Es begann mit einer Wette. Und einem BLICK-Reporter. Jack Stark, People-Redaktor dieser Zeitung, wettete mit dem Zürcher Show-Promoter Hansruedi Jaggi um eine Flasche Ballantine’s: Dass Jaggi es nicht schaffen würde, den damals schon grössten Boxer aller Zeiten nach Zürich zu holen: Muhammad Ali.

Das war 1971, und der Reporter musste damit rechnen, die Flasche zu verlieren. Denn Jaggi war zwar ein eigenwilliger Typ, aber immerhin hatte der ehemalige Lampenverkäufer vier Jahre zuvor das wohl berühmteste Rockkonzert auf Schweizer Boden organisiert: den legendären Auftritt der Rolling Stones im Zürcher Hallenstadion, der in einer Saal- und Strassenschlacht endete.

Auch Jimi Hendrix holte Jaggi 1968 nach Zürich. Also warum nicht Ali? Schliesslich war der als Cassius Clay geborene Boxer in jenen Jahren nicht vom Glück verfolgt. Weil er den Dienst in Vietnam verweigert hatte, liess man ihn bis 1971 nicht auftreten – und mit der Kampfsperre verlor er auch den Weltmeistertitel.

Teurer Coup

Und doch musste Jaggi dreimal in die USA fliegen. Die Nation of Islam, zu der Ali sich inzwischen zählte, verhandelte hart. Es brauchte die Vermittlung von Rock Brynner, Sohn von Yul Brynner, dem Hollywood-Star mit Schweizer Wurzeln.

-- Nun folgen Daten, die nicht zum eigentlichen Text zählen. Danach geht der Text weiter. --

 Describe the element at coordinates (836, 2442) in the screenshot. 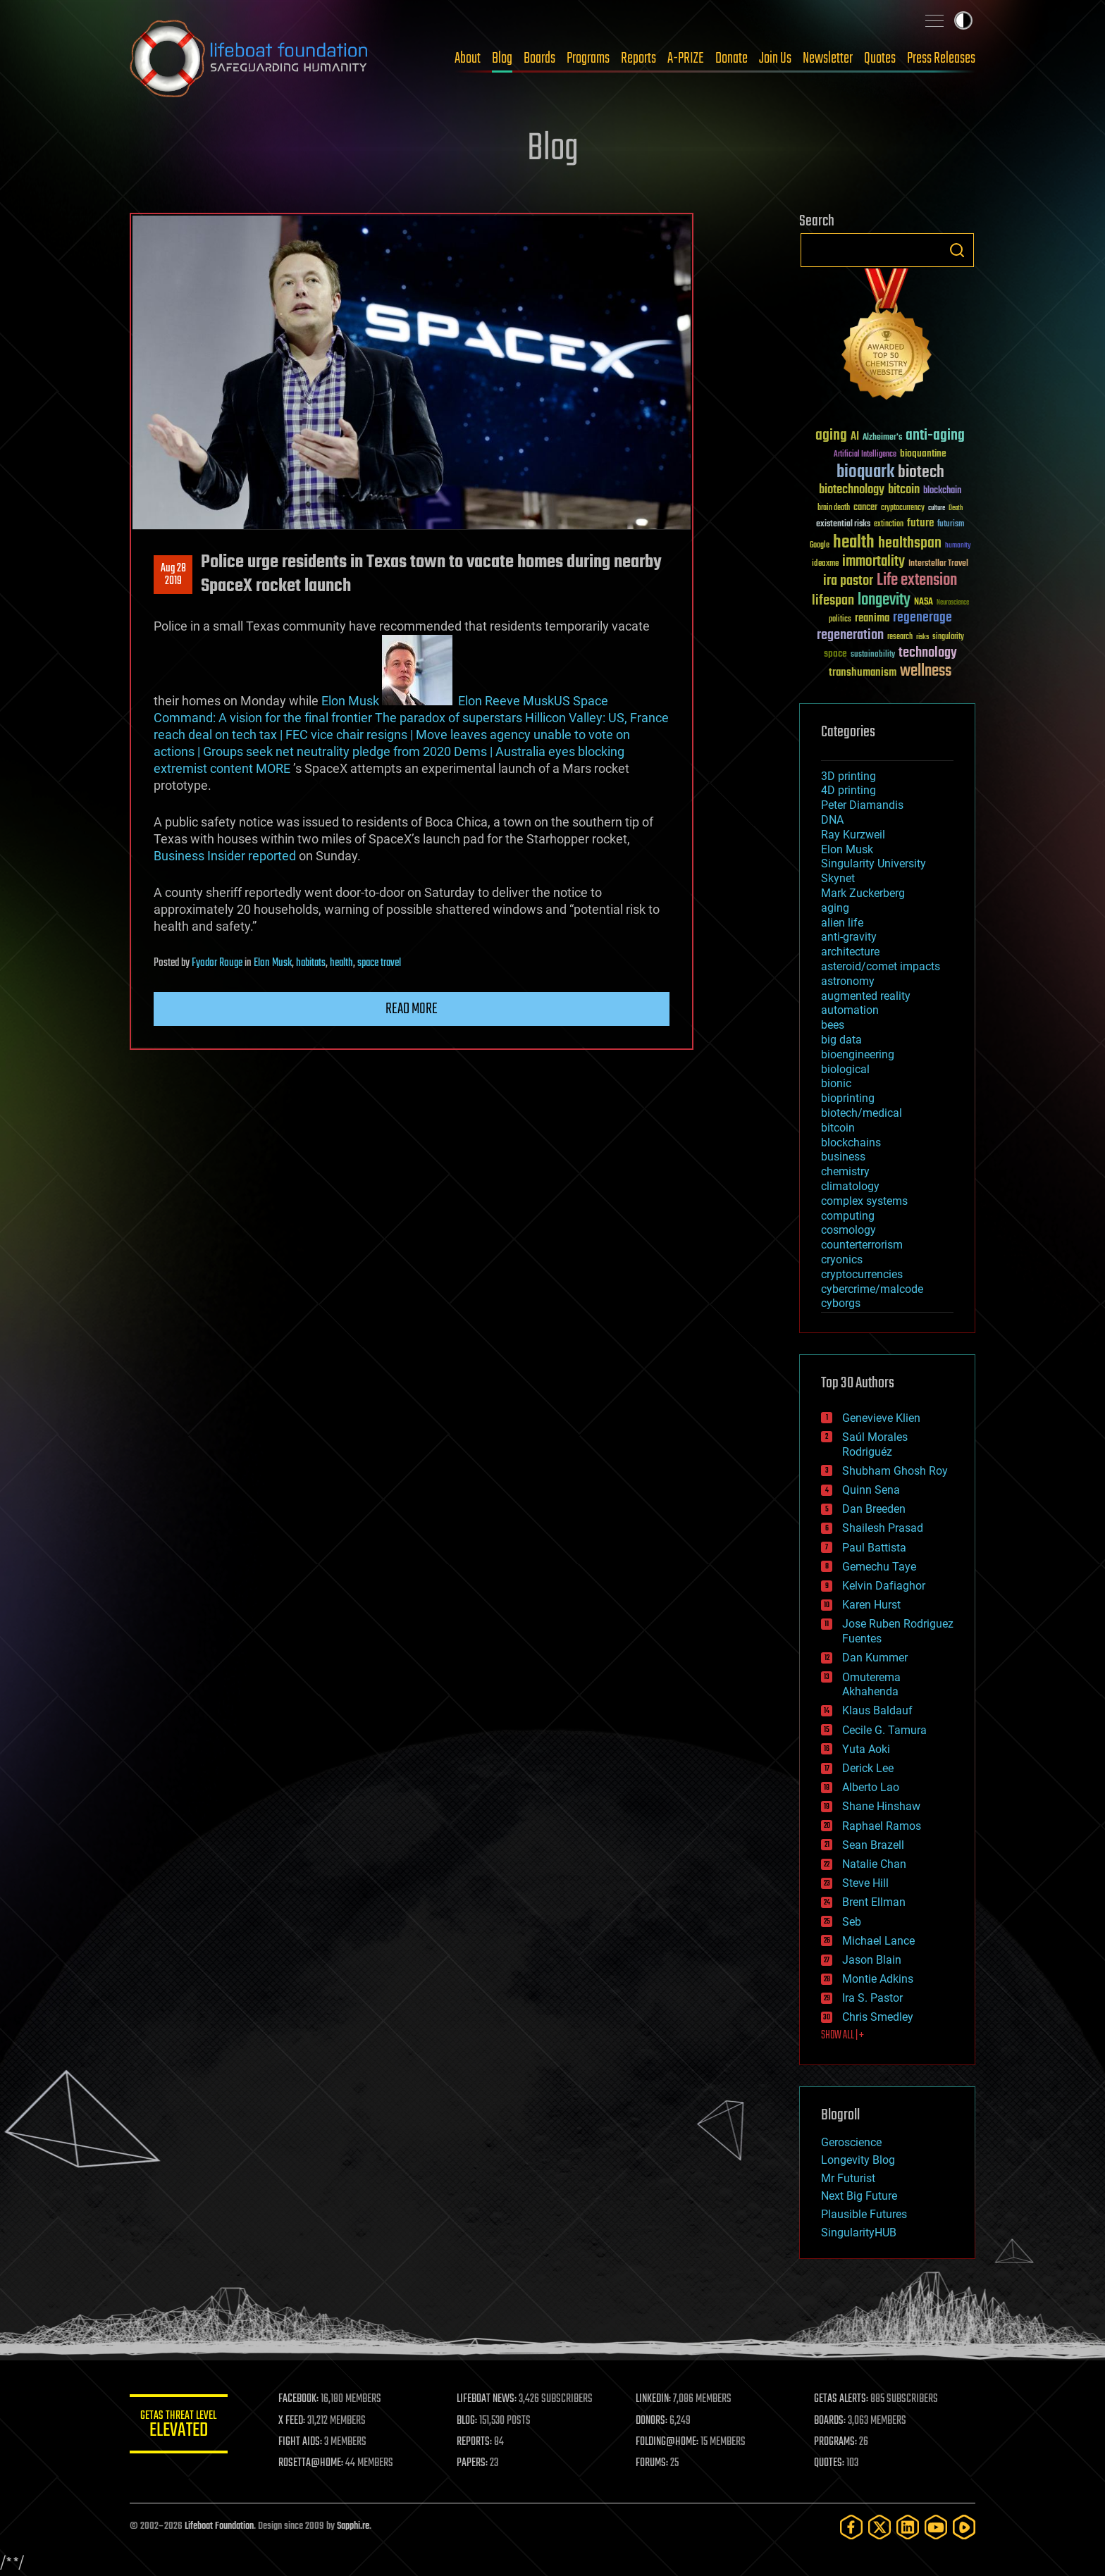

I see `PROGRAMS:` at that location.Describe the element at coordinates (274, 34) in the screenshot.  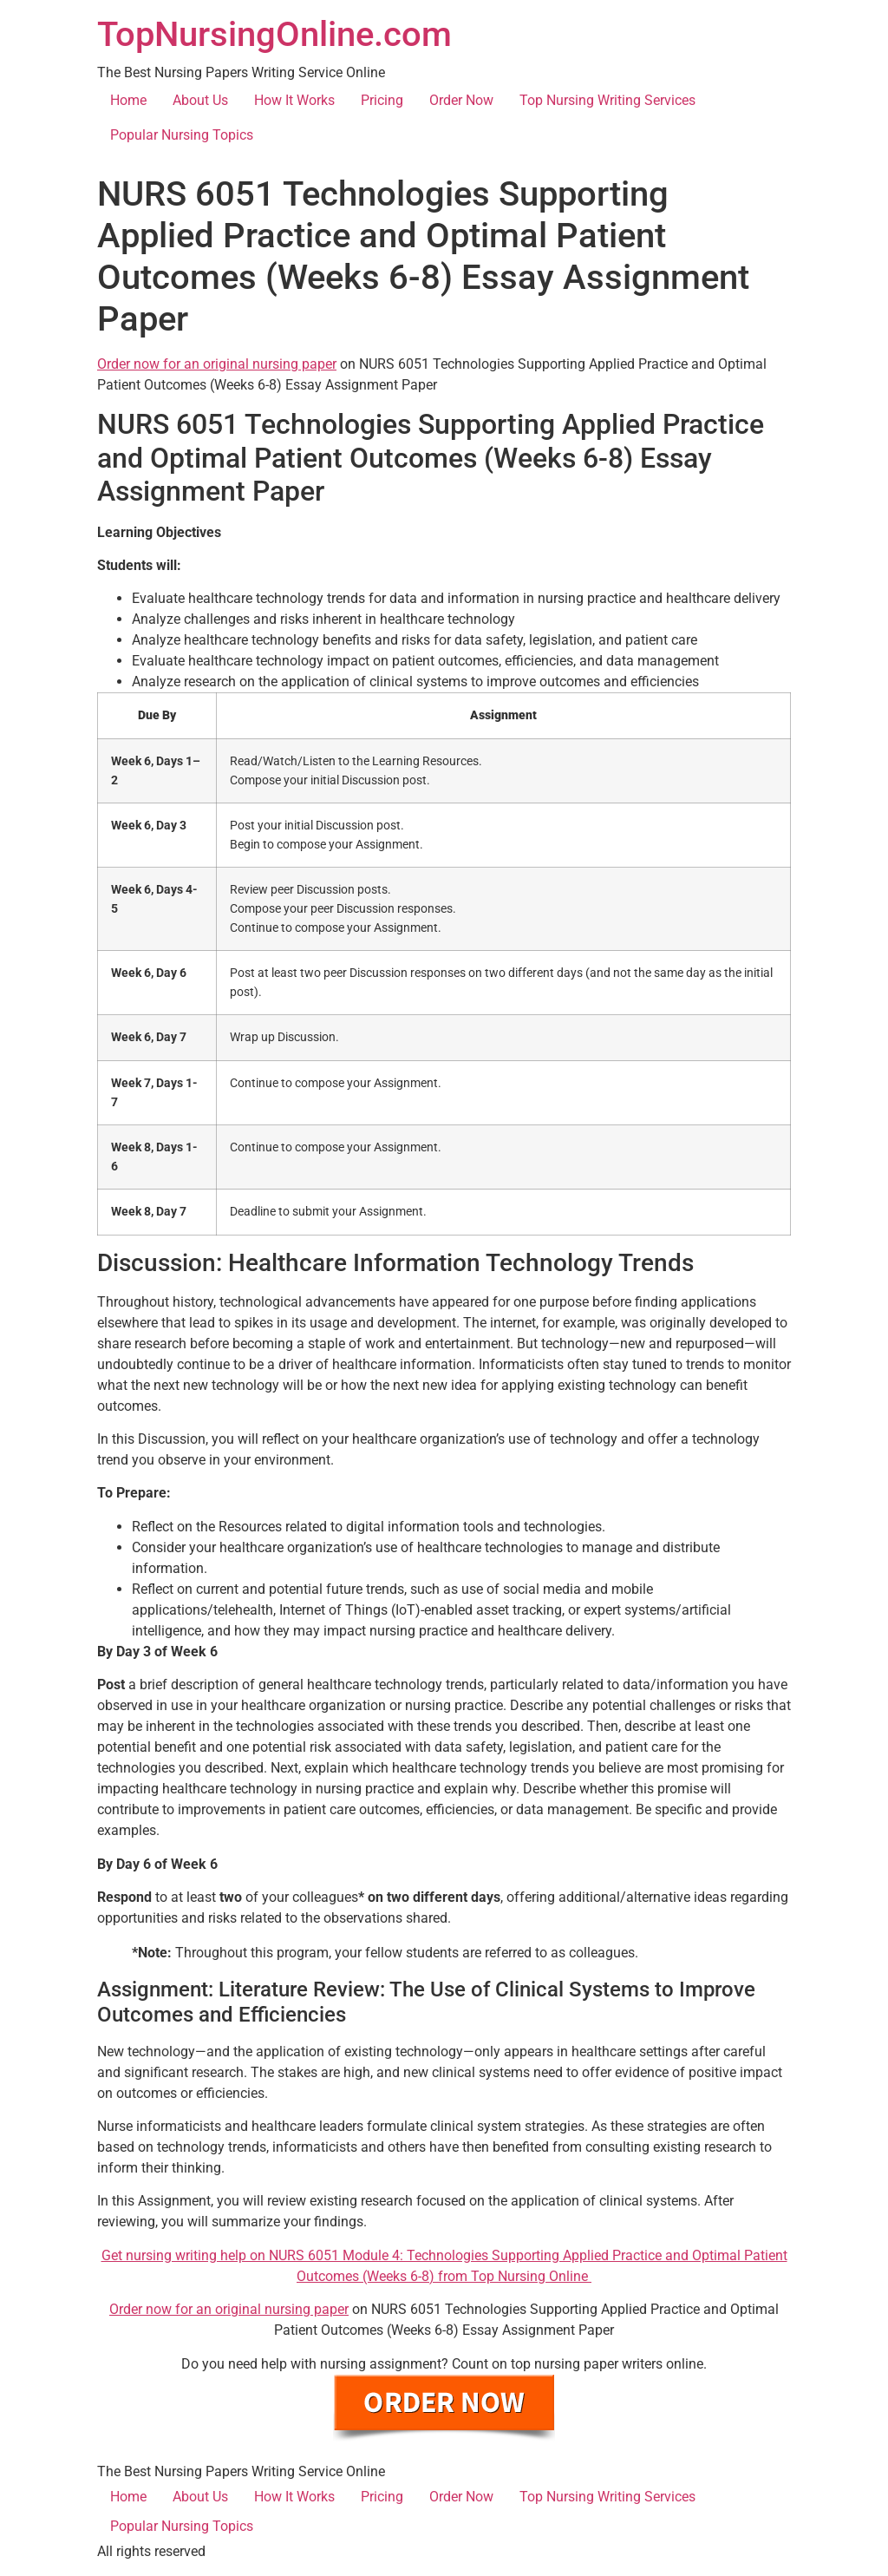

Aber der Coup würde teuer werden: 300 000 Dollar Gage verlangte der Ali-Clan, nach damaligem Kurs eine Million Franken. Dagegen waren die 50 000 Franken Miete fürs Hallenstadion ein Klacks. Termin für den Kampf: Stefanstag 1971.

Dumm nur, dass keiner Alis Gegner kannte. Jaggi hatte einen gewissen Jürgen Blin engagiert, eine regionale Grösse der deutschen Boxwelt. Blin erwies sich als Gift auf dem Fernsehmarkt. Keine US-Fernsehstation wollte den Kampf zeigen. Nur der englische Privatsender ITV schlug zu, für gerade einmal 11 000 Dollar.

«Blin, leg dich hin»

Auch die Schweizer rannten Jaggi nicht eben die Bude ein. Die 6361 Eintritte füllten das Hallenstadion nur zur Hälfte. Obwohl, Ansager war ein nationaler Fernsehstar: Mäni Weber. Der den Kampf in stotterndem Englisch einführte. Was folgte, schrieb keine Sportgeschichte. Ali hatte zuvor auf Deutsch gewitzelt: «Jürgen Blin, leg dich hin.» In der siebten Runde war es dann so weit: Der Deutsche brach zusammen.

Was ist geblieben von Alis zehn Tagen in der Schweiz? Zum einen ein Film von Ernst Bertschi. Er hatte Tag und Nacht Zugang zu Familie Ali und zeigte, so der seltsame Titel, den «besten Papi in der ganzen Welt».

Der Film gilt heute als verschollen. Erhalten sind dagegen die vielen Fotos von Eric Bachmann, der Ali, dessen Entourage und Filmer Bertschi ebenfalls begleitete. Auf den winterlichen Uetliberg zum Joggen, an die Langstrasse zum Schuhe- und Kleiderkauf oder ins Limmathaus zum öffent­lichen Training.

Bachmanns Bilder werden heute in einem Band der Edition Patrick Frey veröffentlicht. Schlichter Titel: «Muhammad Ali, Zürich, 26.12.1971».

Veranstalter Jaggi gewann also die Flasche Ballantine’s – aber die Veranstaltung wurde ein 800 000-Franken-Verlustgeschäft. Der deutsche Industrielle Bernhard Grohe deckte das Defizit. Und die Geschichte deckte den Mantel des Vergessens über diesen seltsamen Besuch einer historischen Figur.